2019/01/14 17:00

「ドラゴン・タトゥーの女」シリーズ最新作 「蜘蛛の巣を払う女」を採点!

〈あらすじ〉

冬のストックホルム。ドラゴンのタトゥーを背負った天才ハッカーのリスベット(クレア・フォイ)は、ある依頼を受けてアメリカ国家安全保障局のシステムから、核攻撃プログラム「ファイアーフォール」の暗号データを盗み出す。しかし、謎の侵入者に襲われ、強奪されてしまう。ジャーナリストのミカエル(スヴェリル・グドナソン)らの協力のもと奪還を試みるものの、リスベットは事件の黒幕である闇の組織「スパイダーズ」に捕獲される。そして、16年前に生き別れた双子の妹カミラ(シルヴィア・フークス)と再会する。

〈解説〉

『ドラゴン・タトゥーの女』から7年ぶりとなる、「ミレニアム」シリーズの映画化。陰謀を探る主人公に、葬り去った過去が襲いかかるサスペンス・スリラー。監督は『ドント・ブリーズ』のフェデ・アルバレス。
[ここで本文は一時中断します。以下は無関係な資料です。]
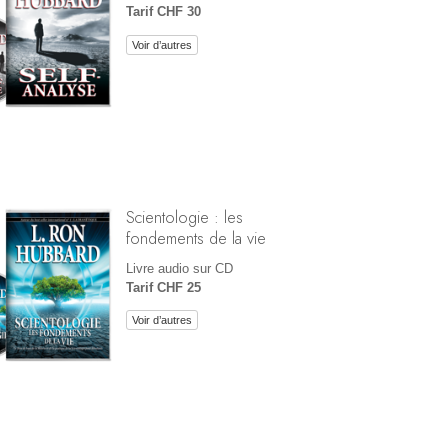
Tarif CHF 30
Voir d’autres
Scientologie : les
fondements de la vie
Livre audio sur CD
Tarif CHF 25
Voir d’autres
115分。

  • 中野翠(コラムニスト)

    ★★★★☆全篇に漂うヒンヤリした妖気。特異な父に操られた姉と妹の因果な物語。ヒロインはあえての無表情だろうが味気無い。

  • 芝山幹郎(翻訳家)

    ★★★☆☆テンションの高め方はさすがアルバレスだが、IT飛び道具の濫用がやや逆効果。C・フォイの顔は表情が豊かで楽しい。

  • 斎藤綾子(作家)

    ★★★★☆原作のまどろっこしい生真面目さとは全く異なる、リスベットの行動力のみに着眼。これまでの3部作の味わいとは別。

  • 森直人(映画評論家)

    ★★★☆☆傑作の要素は数多いのにラインを越えぬもどかしさ。フィンチャーの前作と比べるのは酷だが、やはり監督の力量不足か。

  • 洞口依子(女優)

    ★★★☆☆監督の個性が見え隠れしつつ緩いスリラー仕立て。フェティッシュ好みだがチープ。この監督にはホラー撮って欲しい。

INFORMATION

「蜘蛛の巣を払う女」(米)
1月11日(金)より全国ロードショー
製作総指揮:デヴィッド・フィンチャー
監督・脚本:フェデ・アルバレス
出演:クレア・フォイ、シルヴィア・フークス、スヴェリル・グドナソン ほか
http://www.girl-in-spidersweb.jp/

(「週刊文春」編集部/週刊文春 2019年1月17日号)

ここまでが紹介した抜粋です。